Your answer should be the lines of the data below that contain "compte".
***** SOURCE DATA
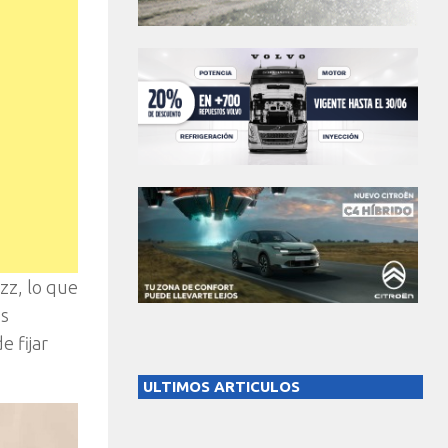
uzz, lo que
os
e fijar
ULTIMOS ARTICULOS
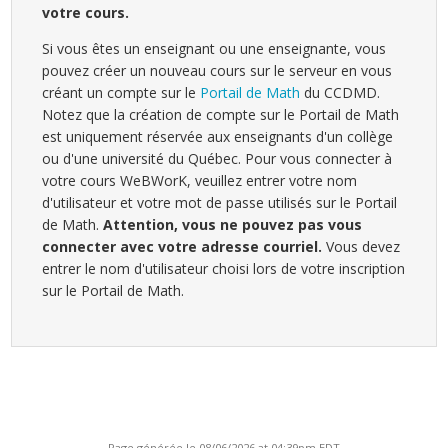
votre cours.
Si vous êtes un enseignant ou une enseignante, vous
pouvez créer un nouveau cours sur le serveur en vous
créant un compte sur le
Portail de Math
du CCDMD.
Notez que la création de compte sur le Portail de Math
est uniquement réservée aux enseignants d'un collège
ou d'une université du Québec. Pour vous connecter à
votre cours WeBWorK, veuillez entrer votre nom
d'utilisateur et votre mot de passe utilisés sur le Portail
de Math.
Attention, vous ne pouvez pas vous
connecter avec votre adresse courriel.
Vous devez
entrer le nom d'utilisateur choisi lors de votre inscription
sur le Portail de Math.
Page générée le 08/06/2026 at 04:39pm EDT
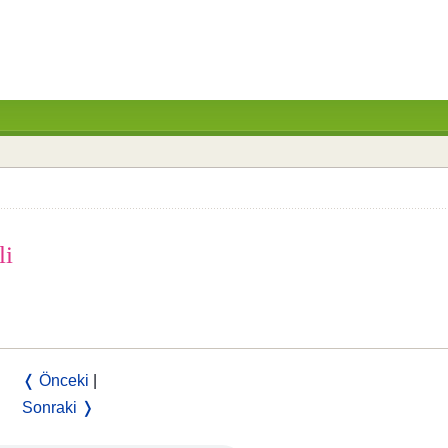
li
❬ Önceki
|
Sonraki ❭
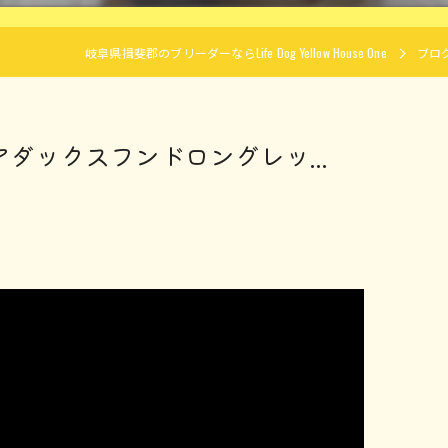
岐阜県揖斐郡のブリーダーならLife Dog Yellow House One
ブロ
ュアダックスフンドロングレッ...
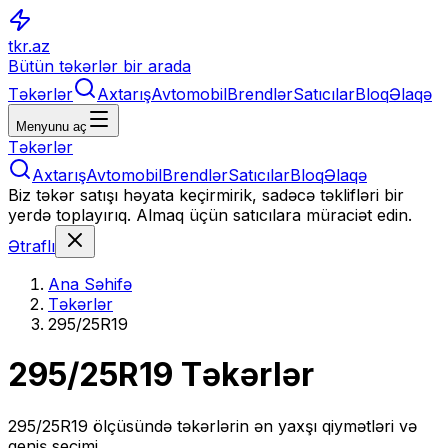
tkr.az
Bütün təkərlər bir arada
Təkərlər
Axtarış
Avtomobil
Brendlər
Satıcılar
Bloq
Əlaqə
Menyunu aç
Təkərlər
Axtarış
Avtomobil
Brendlər
Satıcılar
Bloq
Əlaqə
Biz təkər satışı həyata keçirmirik, sadəcə təklifləri bir
yerdə toplayırıq. Almaq üçün satıcılara müraciət edin.
Ətraflı
Ana Səhifə
Təkərlər
295/25R19
295/25R19
Təkərlər
295/25R19
ölçüsündə təkərlərin ən yaxşı qiymətləri və
geniş seçimi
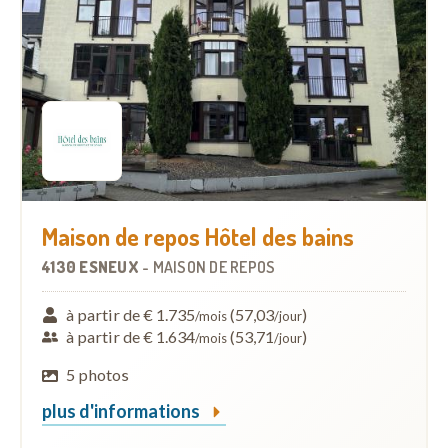
Maison de repos Hôtel des bains
4130 ESNEUX
-
MAISON DE REPOS
à partir de € 1.735
(57,03
)
/mois
/jour
à partir de € 1.634
(53,71
)
/mois
/jour
5 photos
plus d'informations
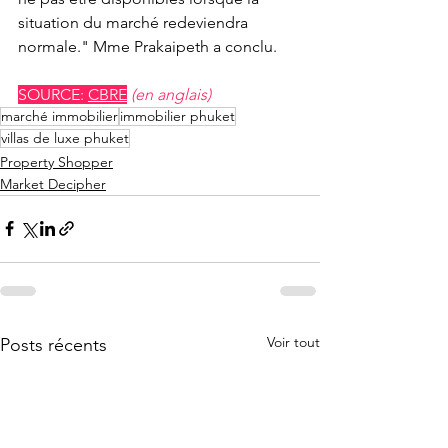
situation du marché redeviendra 
normale." Mme Prakaipeth a conclu.
SOURCE: 
CBRE
(en anglais)
marché immobilier
immobilier phuket
villas de luxe phuket
Property Shopper
Market Decipher
Voir tout
Posts récents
**********
→ OUTPUT OF THE TASK
créant un compte sur le
Notez que la création de compte sur le Portail de Math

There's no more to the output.